What lines in the listing include "Guinglange"? Return a copy of each.

DATA SUPPLIED: Begin

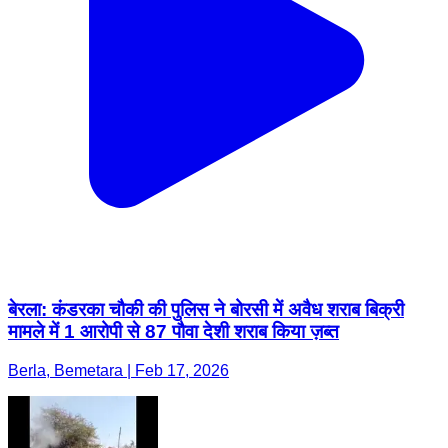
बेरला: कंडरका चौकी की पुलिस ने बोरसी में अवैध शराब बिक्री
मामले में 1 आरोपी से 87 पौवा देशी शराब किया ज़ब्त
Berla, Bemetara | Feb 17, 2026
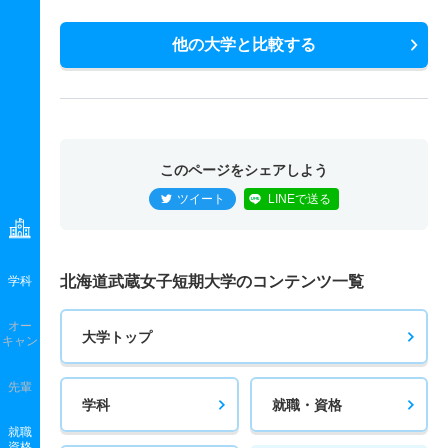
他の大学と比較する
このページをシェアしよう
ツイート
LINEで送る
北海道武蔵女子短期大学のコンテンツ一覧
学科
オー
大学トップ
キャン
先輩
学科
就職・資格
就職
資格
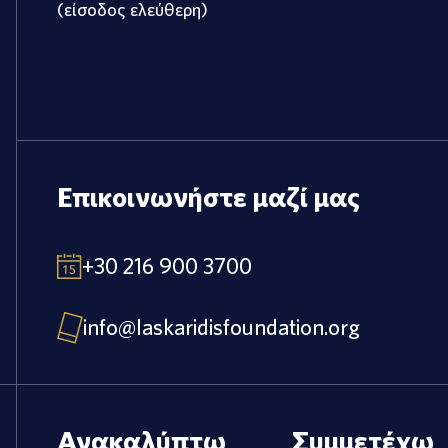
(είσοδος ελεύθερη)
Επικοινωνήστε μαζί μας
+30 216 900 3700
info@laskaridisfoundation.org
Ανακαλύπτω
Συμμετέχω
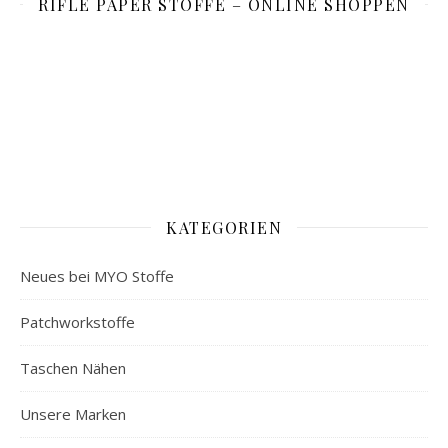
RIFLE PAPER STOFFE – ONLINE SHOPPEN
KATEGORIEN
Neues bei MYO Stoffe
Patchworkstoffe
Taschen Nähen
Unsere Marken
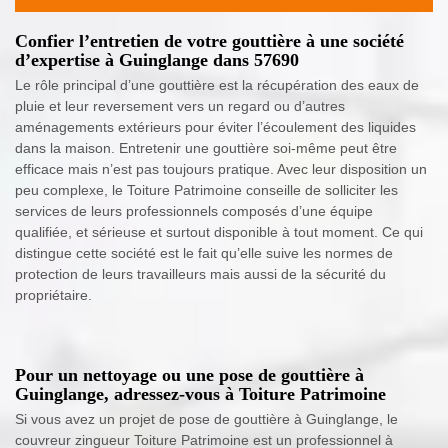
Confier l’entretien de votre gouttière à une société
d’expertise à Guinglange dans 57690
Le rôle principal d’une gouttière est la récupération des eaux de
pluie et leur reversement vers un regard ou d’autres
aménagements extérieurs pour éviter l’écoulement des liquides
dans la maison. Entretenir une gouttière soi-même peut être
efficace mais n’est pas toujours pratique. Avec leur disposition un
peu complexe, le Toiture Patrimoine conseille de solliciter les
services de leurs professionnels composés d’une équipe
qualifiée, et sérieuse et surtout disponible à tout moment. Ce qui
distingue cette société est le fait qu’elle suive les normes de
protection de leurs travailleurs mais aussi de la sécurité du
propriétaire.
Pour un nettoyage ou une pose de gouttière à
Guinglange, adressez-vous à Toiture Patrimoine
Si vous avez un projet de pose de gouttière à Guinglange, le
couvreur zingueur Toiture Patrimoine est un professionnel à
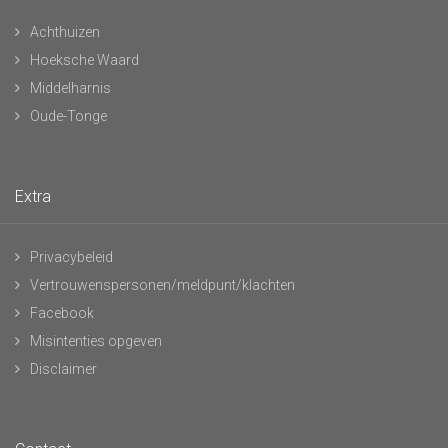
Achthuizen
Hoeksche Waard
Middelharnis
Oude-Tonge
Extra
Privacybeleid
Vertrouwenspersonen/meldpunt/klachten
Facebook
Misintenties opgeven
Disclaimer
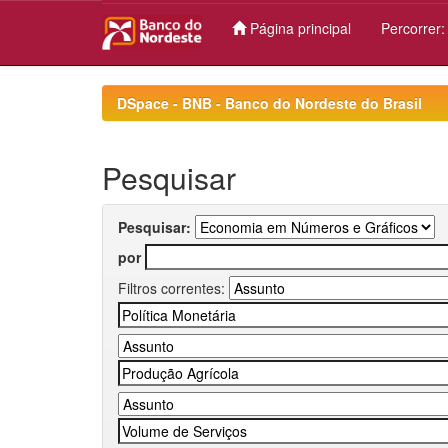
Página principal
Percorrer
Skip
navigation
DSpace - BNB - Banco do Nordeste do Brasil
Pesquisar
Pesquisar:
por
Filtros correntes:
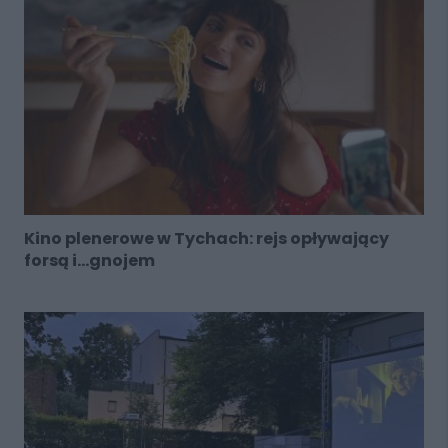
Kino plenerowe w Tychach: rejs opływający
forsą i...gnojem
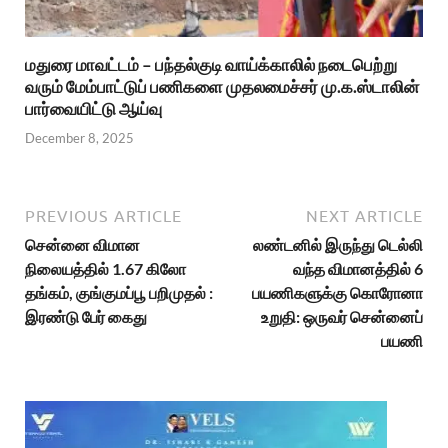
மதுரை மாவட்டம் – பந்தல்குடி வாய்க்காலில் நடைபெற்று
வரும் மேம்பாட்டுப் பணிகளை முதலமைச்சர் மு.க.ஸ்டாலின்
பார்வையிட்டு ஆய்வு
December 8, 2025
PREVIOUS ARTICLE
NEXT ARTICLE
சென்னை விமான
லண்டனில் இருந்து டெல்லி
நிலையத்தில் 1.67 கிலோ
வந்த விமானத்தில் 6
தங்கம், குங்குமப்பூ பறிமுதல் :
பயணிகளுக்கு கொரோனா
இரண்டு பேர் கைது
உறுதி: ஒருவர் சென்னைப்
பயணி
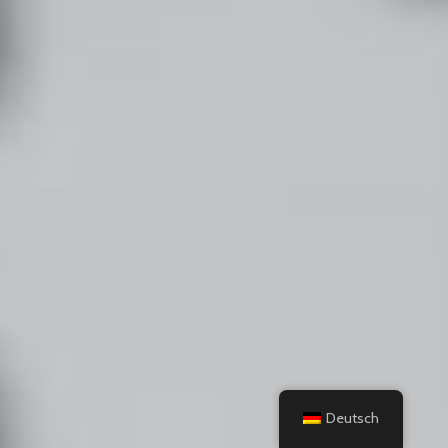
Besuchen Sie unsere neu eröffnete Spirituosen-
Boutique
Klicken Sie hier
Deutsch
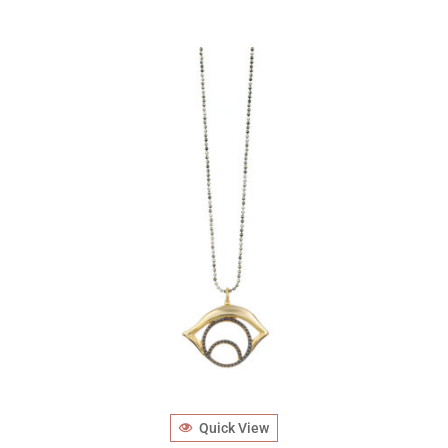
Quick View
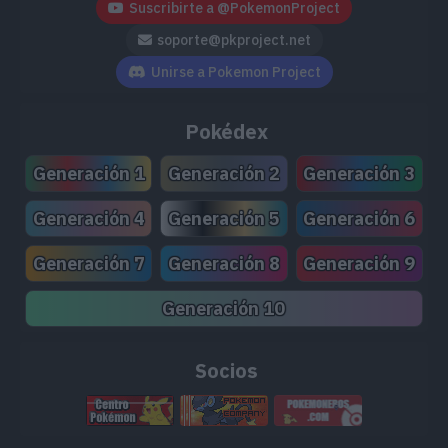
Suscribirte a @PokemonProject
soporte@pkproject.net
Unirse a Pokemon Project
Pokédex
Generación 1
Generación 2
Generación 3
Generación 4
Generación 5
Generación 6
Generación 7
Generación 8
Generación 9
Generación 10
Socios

DATA SUPPLIED: End

SOLUTION FOR THIS EXERCISE
d’expertise à Guinglange dans 57690
Guinglange, adressez-vous à Toiture Patrimoine
Si vous avez un projet de pose de gouttière à Guinglange, le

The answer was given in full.